Recently PtboCanada went behind the scenes at PRHC’s Emergency Department. Most of us have been there at one time or another as patients or to assist sick family members. But what’s it like for the doctors who work there? More importantly, while we wait, what are they doing back there? Turns out, seeing about 200 patients a day and dealing with a myriad of sick people. Thanks to Dr. Tony Jeffery, the ED staff, and his patients for letting PtboCanada photograph him on a shift and for keeping notes on his day for us.
*Notes below by Dr. Tony Jeffery, PRHC Emergency Department Physician
**Photos by PtboCanada's Evan Holt
11:00 h - Arrive and sign in on my personal tracker on the computer. There is only one chart in the rack – a slow start to the day, but I know it will pick up. First patient is an elderly man with chest pain and shortness of breath. I take a complete history and am concerned he may have a blood clot in his lung. Blood is sent to the lab and a chest X-ray ordered.
11:15 h – The rack is filling up with charts. I see two middle aged female patients, both with abdominal pain. I listen carefully to their stories and order appropriate tests. They will take some time working up.
11:45 h - The paramedics bring in a trauma - a man who has been in an accident and sustained a nasty fracture to his right leg, which will require surgery. I splint his leg for comfort while he waits for the orthopedic surgeon.
12:00 h - A late middle-aged man with chest pain arrives drenched in sweat. He has the look of someone having a heart attack, but his EKG doesn't support that diagnosis. We treat his pain and give him oxygen, but I am worried about him and contact the cardiologist on-call.
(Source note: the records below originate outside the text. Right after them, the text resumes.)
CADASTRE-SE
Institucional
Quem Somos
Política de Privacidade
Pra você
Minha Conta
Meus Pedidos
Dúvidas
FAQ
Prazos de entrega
12:25 h – An elderly man arrives with rapid atrial fibrillation (an irregular heart rhythm) that had been occurring since the night before. He seems a good candidate for cardioversion (using electricity to reset the heart rhythm). I explain the procedure to him and after answering all his questions, he agrees. We sedate him with rapid-acting drugs and give him one shock at 200 Joules, which puts his heart back into a regular sinus rhythm. It is one of the most satisfying things we do in the ED. After he wakes up, he has no memory of being shocked, but he feels a lot better.
13:00 h - I take a break for lunch and then reassess my patients. I am able to discharge one of the women with belly pain and the man who we cardioverted. I order some follow-up investigations for him, including a Holter monitor.
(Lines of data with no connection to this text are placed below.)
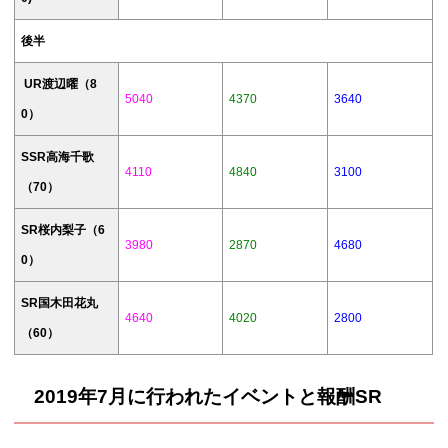
後半
UR渡辺曜（8
5040
4370
3640
0）
SSR高海千歌
4110
4840
3100
（70）
SR桜内梨子（6
3980
2870
4680
0）
SR国木田花丸
4640
4020
2800
（60）
2019年7月に行われたイベントと報酬SR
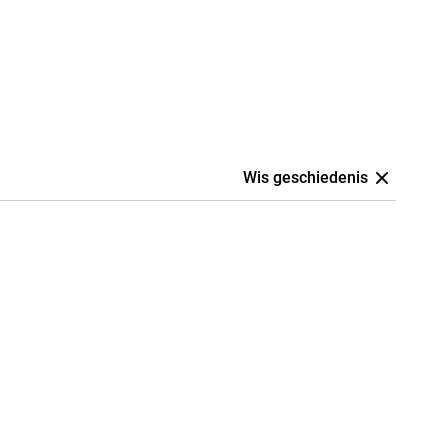
Wis geschiedenis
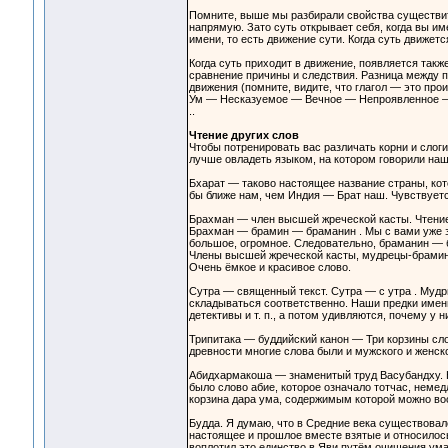
Помните, выше мы разбирали свойства существит
напрямую. Зато суть открывает себя, когда вы им
имени, то есть движение сути. Когда суть движетс
Когда суть приходит в движение, появляется такж
сравнение причины и следствия. Разница между пр
движения (помните, видите, что глагол — это про
Ум — Несказуемое — Вечное — Непроявленное — 
..
Чтение других слов
Чтобы потренировать вас различать корни и слог
лучше овладеть языком, на котором говорили наш
Бхарат — таково настоящее название страны, кот
бы ближе нам, чем Индия — Брат наш. Чувствуется
Брахман — член высшей жреческой касты. Чтение
Брахман — брамин — браманин . Мы с вами уже зн
большое, огромное. Следовательно, браманин — б
Члены высшей жреческой касты, мудрецы-брамины
Очень ёмкое и красивое слово.
Сутра — священный текст. Сутра — с утра . Мудры
складываться соответственно. Наши предки именно
детективы и т. п., а потом удивляются, почему у 
Трипитака — буддийский канон — Три корзины сло
древности многие слова были и мужского и женско
Абидхармакоша — знаменитый труд Васубандху. Ко
было слово абие, которое означало тотчас, неме
корзина дара ума, содержимым которой можно во
Будда. Я думаю, что в Средние века существовало
настоящее и прошлое вместе взятые и относилось 
воплотил это единство в Яви путём очищения ума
14:00 h – An elderly woman presents with an episode of visual disturbance. She has had a stroke in the past and she is concerned it's happening again. To me, it sounds more like a migraine as she tells me her story. I take some time reassuring her, but to be safe I order a CT scan of her brain.
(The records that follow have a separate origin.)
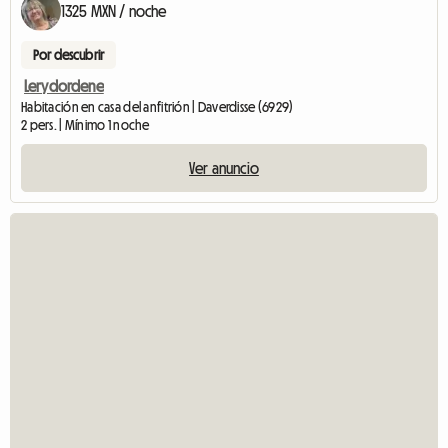
1325 MXN / noche
Por descubrir
Lerydordene
Habitación en casa del anfitrión | Daverdisse (6929)
2 pers. | Mínimo 1 noche
Ver anuncio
14:30 h - I see a very pleasant older woman who has had abdominal pain for several years and has been worked up assiduously by one of the local gastroenterologists. Her pain is worse today, but she looks remarkably well. I can see she is worried and in pain however, and knowing how stressful coming to the ED is for patients I order some pain medication and appropriate blood tests.
14:45 h - A younger man presents with chest pain after feeling like he might pass out. He has had panic attacks in the past and has a young baby at home. I suspect his symptoms are simply due to stress and we discuss this at length. After I am able to reassure him he isn’t having a heart attack, his pain goes away. Sometimes just listening to a patient and treating them with respect can be therapeutic.
17:00 h - I go to help out in Fast track (Ambulatory care) where they have fallen behind due to a surge in patients. I see as many patients as possible before my shift ends at 1900h - lacerations needing suturing, back strains, sore knees, children with coughs, rashes, and people who only need a prescription renewed because they have no family doctor.